# [Provided data]
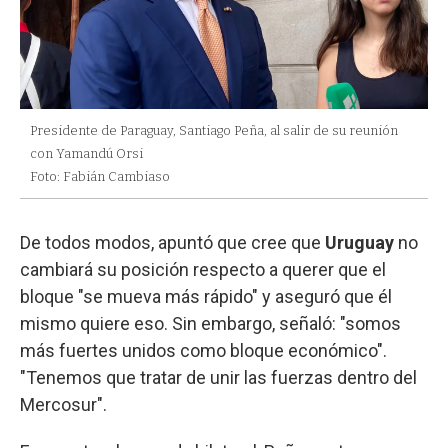
Presidente de Paraguay, Santiago Peña, al salir de su reunión
con Yamandú Orsi
Foto: Fabián Cambiaso
De todos modos, apuntó que cree que
Uruguay
no
cambiará su posición respecto a querer que el
bloque "se mueva más rápido" y aseguró que él
mismo quiere eso. Sin embargo, señaló: "somos
más fuertes unidos como bloque económico".
"Tenemos que tratar de unir las fuerzas dentro del
Mercosur".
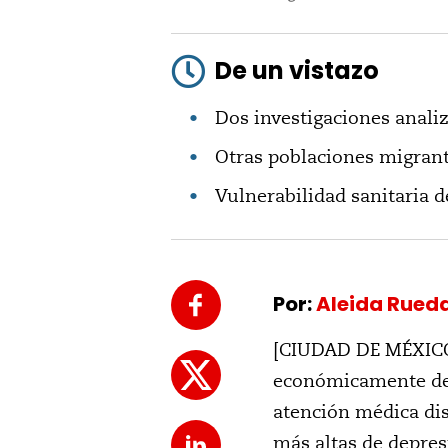
De un vistazo
Dos investigaciones anali
Otras poblaciones migran
Vulnerabilidad sanitaria d
Por:
Aleida Rued
[CIUDAD DE MÉXICO]
económicamente desp
atención médica di
más altas de depres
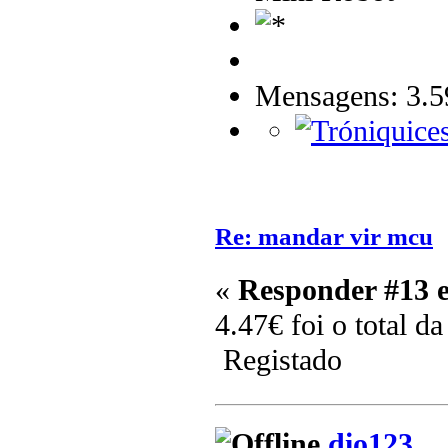
Mensagens: 3.5
Re: mandar vir mcu
«
Responder #13 
4.47€ foi o total d
Registado
dio123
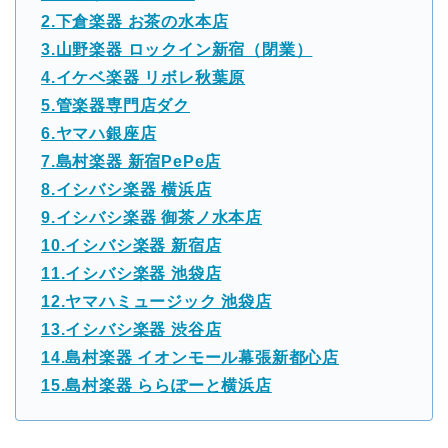
2.下倉楽器 お茶の水本店
3.山野楽器 ロックイン新宿（閉業）
4.イケベ楽器 リボレ秋葉原
5.管楽器専門店ダク
6.ヤマハ銀座店
7.島村楽器 新宿PePe店
8.イシバシ楽器 横浜店
9.イシバシ楽器 御茶ノ水本店
10.イシバシ楽器 新宿店
11.イシバシ楽器 池袋店
12.ヤマハミュージック 池袋店
13.イシバシ楽器 渋谷店
14.島村楽器 イオンモール幕張新都心店
15.島村楽器 ららぽーと横浜店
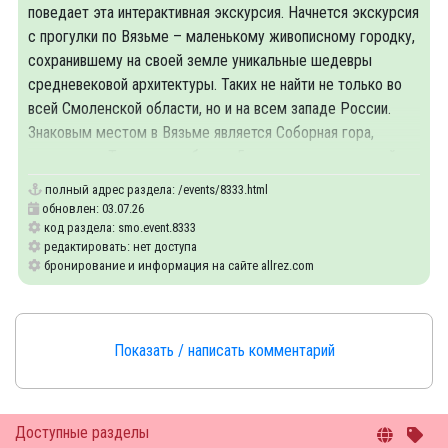
поведает эта интерактивная экскурсия. Начнется экскурсия
с прогулки по Вязьме – маленькому живописному городку,
сохранившему на своей земле уникальные шедевры
средневековой архитектуры. Таких не найти не только во
всей Смоленской области, но и на всем западе России.
Знаковым местом в Вязьме является Соборная гора,
украшенная Троицким собором 5-ю куполами и высокой
полный адрес раздела:
/events/8333.html
обновлен: 03.07.26
код раздела: smo.event.8333
редактировать: нет доступа
бронирование и информация на сайте allrez.com
Показать / написать комментарий
Доступные разделы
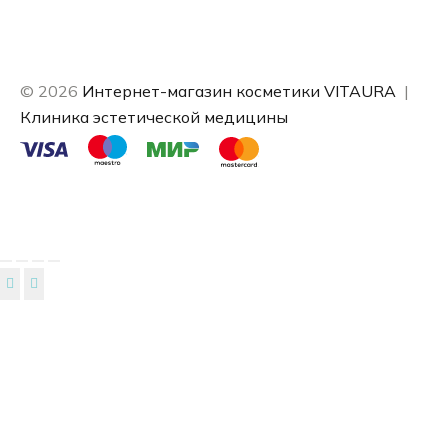
© 2026
Интернет-магазин косметики VITAURA
|
Клиника эстетической медицины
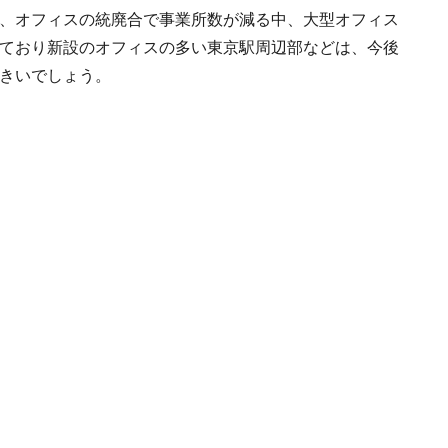
、オフィスの統廃合で事業所数が減る中、大型オフィス
ており新設のオフィスの多い東京駅周辺部などは、今後
きいでしょう。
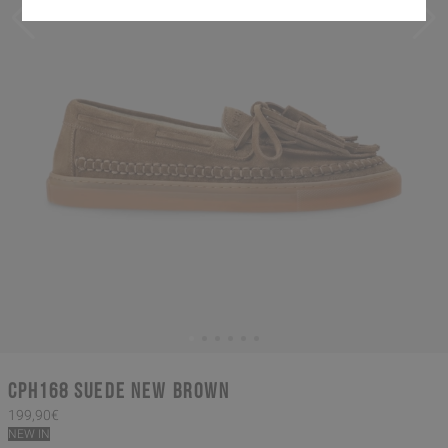
CPH168 suede new brown
199,90€
NEW IN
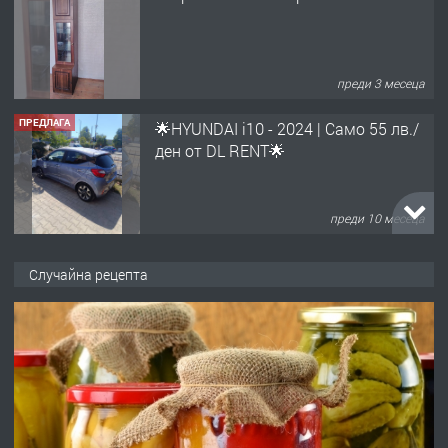
преди 3 месеца
ПРЕДЛАГА
🌟HYUNDAI i10 - 2024 | Само 55 лв./
ден от DL RENT🌟
преди 10 месеца
ПРЕДЛАГА
Професионална броячна машина -
Случайна рецепта
със сертификат от ЕЦБ
преди 1 година
ПРЕДЛАГА
Професионална зеленчукорезачка
за заведения и дома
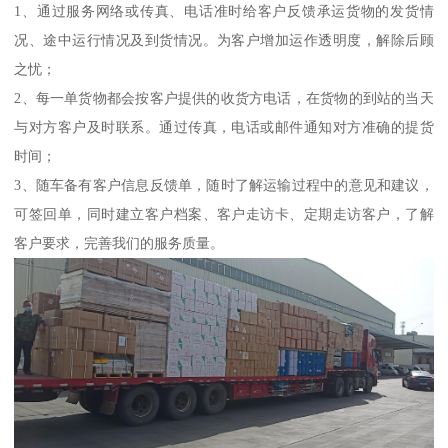
1、通过服务网络或传真、电话准时给客户反馈承运货物的发货情
况、途中运行情况及到货情况。为客户增加运作透明度，解除后顾
之忧；
2、每一单货物都会按客户提供的收货方电话，在货物的到站的当天
与对方客户及时联系。通过传真，电话或邮件通知对方准确的提货
时间；
3、随车备有客户信息反馈单，随时了解运输过程中的意见和建议，
可签回单，同时建立客户档案、客户走访卡、定期走访客户，了解
客户要求，完善我们的服务质量。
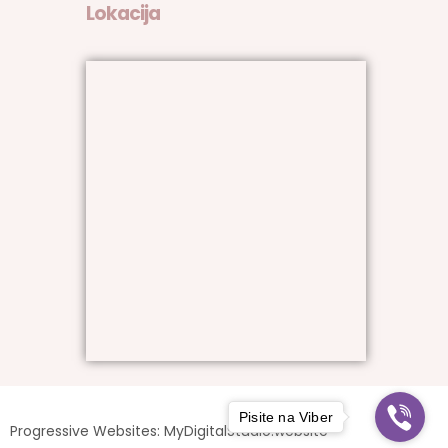
Lokacija
Pisite na Viber
Progressive Websites: MyDigitalStudio.website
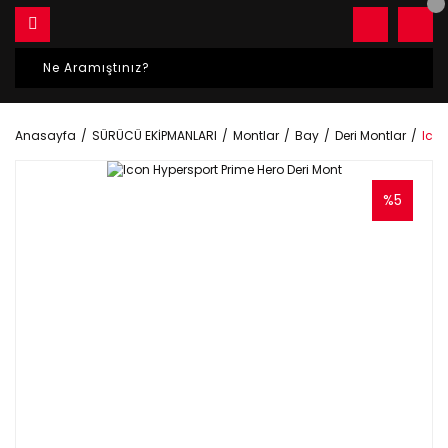
Anasayfa
SÜRÜCÜ EKİPMANLARI
Montlar
Bay
Deri Montlar
Icon
%5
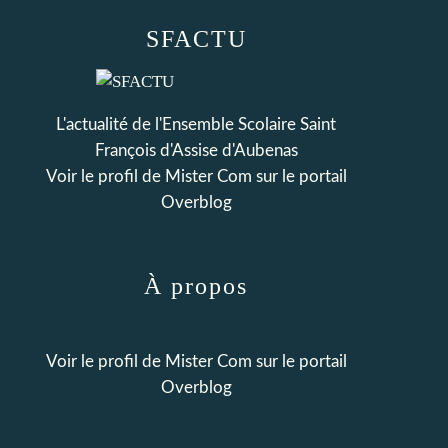
SFACTU
L'actualité de l'Ensemble Scolaire Saint
François d'Assise d'Aubenas
Voir le profil de
Mister Com
sur le portail
Overblog
À propos
Voir le profil de
Mister Com
sur le portail
Overblog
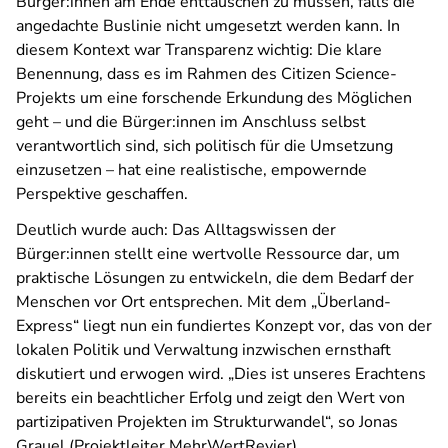
Bürger:innen am Ende enttäuschen zu müssen, falls die
angedachte Buslinie nicht umgesetzt werden kann. In
diesem Kontext war Transparenz wichtig: Die klare
Benennung, dass es im Rahmen des Citizen Science-
Projekts um eine forschende Erkundung des Möglichen
geht – und die Bürger:innen im Anschluss selbst
verantwortlich sind, sich politisch für die Umsetzung
einzusetzen – hat eine realistische, empowernde
Perspektive geschaffen.
Deutlich wurde auch: Das Alltagswissen der
Bürger:innen stellt eine wertvolle Ressource dar, um
praktische Lösungen zu entwickeln, die dem Bedarf der
Menschen vor Ort entsprechen. Mit dem „Überland-
Express“ liegt nun ein fundiertes Konzept vor, das von der
lokalen Politik und Verwaltung inzwischen ernsthaft
diskutiert und erwogen wird. „Dies ist unseres Erachtens
bereits ein beachtlicher Erfolg und zeigt den Wert von
partizipativen Projekten im Strukturwandel“, so Jonas
Grauel (Projektleiter MehrWertRevier). .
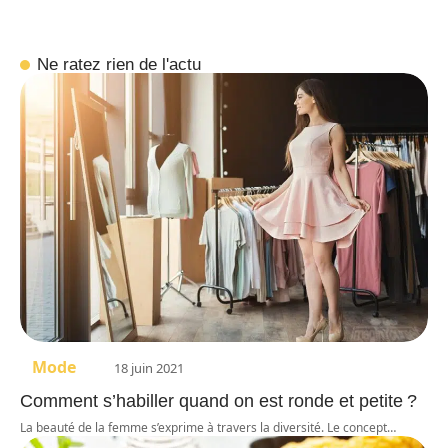
Ne ratez rien de l'actu
Mode
18 juin 2021
Comment s’habiller quand on est ronde et petite ?
La beauté de la femme s’exprime à travers la diversité. Le concept
…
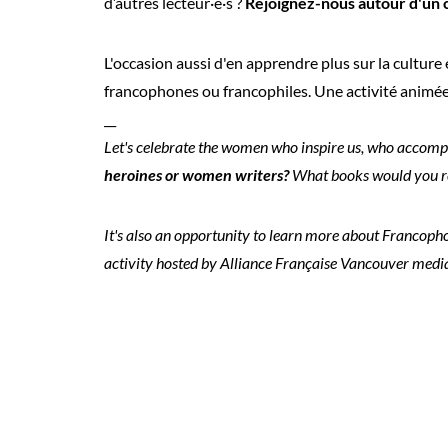
d’autres lecteur·e·s ?
Rejoignez-nous autour d'un c
L'occasion aussi d'en apprendre plus sur la culture
francophones ou francophiles. Une activité animée 
__
Let's celebrate the women who inspire us, who accompli
heroines or women writers?
What books would you r
It's also an opportunity to learn more about Francoph
activity hosted by Alliance Française Vancouver media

# [Task prompt]
Up to and including the line containing "Клиника эстетической медицины", repeat every line from the start of the data, but none of the pictures.

# [Result below]
Presidente de Paraguay, Santiago Peña, al salir de su reunión
con Yamandú Orsi
Foto: Fabián Cambiaso
De todos modos, apuntó que cree que
Uruguay
no
cambiará su posición respecto a querer que el
bloque "se mueva más rápido" y aseguró que él
mismo quiere eso. Sin embargo, señaló: "somos
más fuertes unidos como bloque económico".
"Tenemos que tratar de unir las fuerzas dentro del
Mercosur".
De un vistazo
Dos investigaciones anali
Otras poblaciones migran
Vulnerabilidad sanitaria d
Por:
Aleida Rued
[CIUDAD DE MÉXICO]
económicamente desp
atención médica di
más altas de depres
Mensagens: 3.5
Re: mandar vir mcu
«
Responder #13 
4.47€ foi o total d
Registado
dio123
2.下倉楽器 お茶の水本店
3.山野楽器 ロックイン新宿（閉業）
4.イケベ楽器 リボレ秋葉原
5.管楽器専門店ダク
6.ヤマハ銀座店
7.島村楽器 新宿PePe店
8.イシバシ楽器 横浜店
9.イシバシ楽器 御茶ノ水本店
10.イシバシ楽器 新宿店
11.イシバシ楽器 池袋店
12.ヤマハミュージック 池袋店
13.イシバシ楽器 渋谷店
14.島村楽器 イオンモール幕張新都心店
15.島村楽器 ららぽーと横浜店
поведает эта интерактивная экскурсия. Начнется экскурсия
с прогулки по Вязьме – маленькому живописному городку,
сохранившему на своей земле уникальные шедевры
средневековой архитектуры. Таких не найти не только во
всей Смоленской области, но и на всем западе России.
Знаковым местом в Вязьме является Соборная гора,
украшенная Троицким собором 5-ю куполами и высокой
полный адрес раздела:
/events/8333.html
обновлен: 03.07.26
код раздела: smo.event.8333
редактировать: нет доступа
бронирование и информация на сайте allrez.com
Показать / написать комментарий
Доступные разделы
© 2026
Интернет-магазин косметики VITAURA
|
Клиника эстетической медицины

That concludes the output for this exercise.